** WHAT TO WORK ON **
None of the pictures should appear; the lines from the line containing "Target: right iliac" through the last line of the listing must be repeated exactly.

*** PROVIDED DATA Section Begins ***

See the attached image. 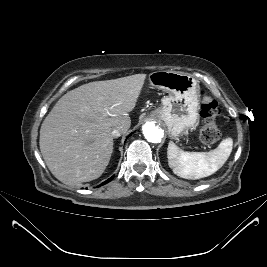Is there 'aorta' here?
<instances>
[{
	"mask_svg": "<svg viewBox=\"0 0 267 267\" xmlns=\"http://www.w3.org/2000/svg\"><path fill=\"white\" fill-rule=\"evenodd\" d=\"M142 131L144 137L151 143H158L163 137V130L153 121H147L143 125Z\"/></svg>",
	"mask_w": 267,
	"mask_h": 267,
	"instance_id": "762f6f07",
	"label": "aorta"
}]
</instances>
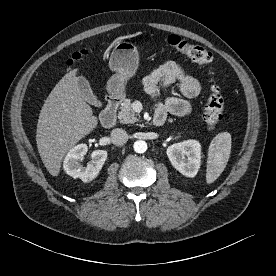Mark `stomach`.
I'll return each instance as SVG.
<instances>
[{
	"mask_svg": "<svg viewBox=\"0 0 276 276\" xmlns=\"http://www.w3.org/2000/svg\"><path fill=\"white\" fill-rule=\"evenodd\" d=\"M139 54L136 47L129 42L118 43L111 53L109 67L115 74L107 82V91L112 96L125 93L127 81L137 71Z\"/></svg>",
	"mask_w": 276,
	"mask_h": 276,
	"instance_id": "obj_1",
	"label": "stomach"
}]
</instances>
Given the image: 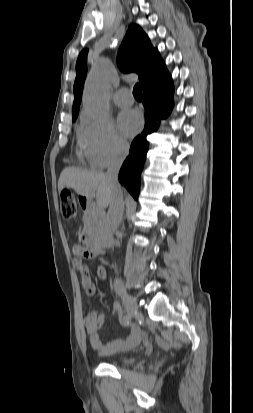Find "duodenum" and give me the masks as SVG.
I'll use <instances>...</instances> for the list:
<instances>
[{"instance_id":"duodenum-1","label":"duodenum","mask_w":253,"mask_h":413,"mask_svg":"<svg viewBox=\"0 0 253 413\" xmlns=\"http://www.w3.org/2000/svg\"><path fill=\"white\" fill-rule=\"evenodd\" d=\"M81 206L86 213L91 210V203L87 199H83L81 201ZM81 238L86 245V251L91 257H96L104 254V249L100 244L99 238L94 228H85L82 231Z\"/></svg>"}]
</instances>
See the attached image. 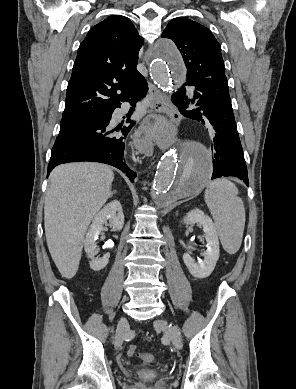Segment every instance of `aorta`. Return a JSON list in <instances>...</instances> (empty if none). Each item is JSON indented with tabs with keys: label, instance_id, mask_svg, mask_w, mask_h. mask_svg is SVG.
<instances>
[{
	"label": "aorta",
	"instance_id": "obj_1",
	"mask_svg": "<svg viewBox=\"0 0 296 389\" xmlns=\"http://www.w3.org/2000/svg\"><path fill=\"white\" fill-rule=\"evenodd\" d=\"M155 57L150 66L151 77L164 91H170L171 80L176 88L185 85L186 69L175 44L166 39L157 41ZM180 148L167 152L158 164L153 183L157 207H164L178 198L195 194L213 172L208 149L198 146L195 139H183Z\"/></svg>",
	"mask_w": 296,
	"mask_h": 389
}]
</instances>
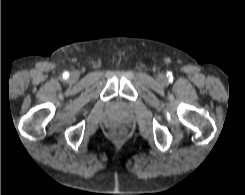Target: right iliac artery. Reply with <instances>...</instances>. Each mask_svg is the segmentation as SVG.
<instances>
[{"instance_id":"obj_1","label":"right iliac artery","mask_w":245,"mask_h":195,"mask_svg":"<svg viewBox=\"0 0 245 195\" xmlns=\"http://www.w3.org/2000/svg\"><path fill=\"white\" fill-rule=\"evenodd\" d=\"M63 76H64L65 78H68V77H69V73H68V72H65Z\"/></svg>"}]
</instances>
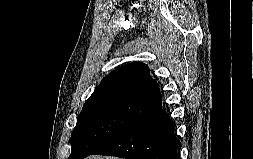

*** PROVIDED DATA Section Ends ***

** REPLY TO THE TASK **
Target: right iliac artery. Reply with <instances>...</instances>. Each mask_svg is the segmentation as SVG.
<instances>
[{"instance_id":"obj_1","label":"right iliac artery","mask_w":245,"mask_h":195,"mask_svg":"<svg viewBox=\"0 0 245 195\" xmlns=\"http://www.w3.org/2000/svg\"><path fill=\"white\" fill-rule=\"evenodd\" d=\"M63 76H64L65 78H68V77H69V73H68V72H65Z\"/></svg>"}]
</instances>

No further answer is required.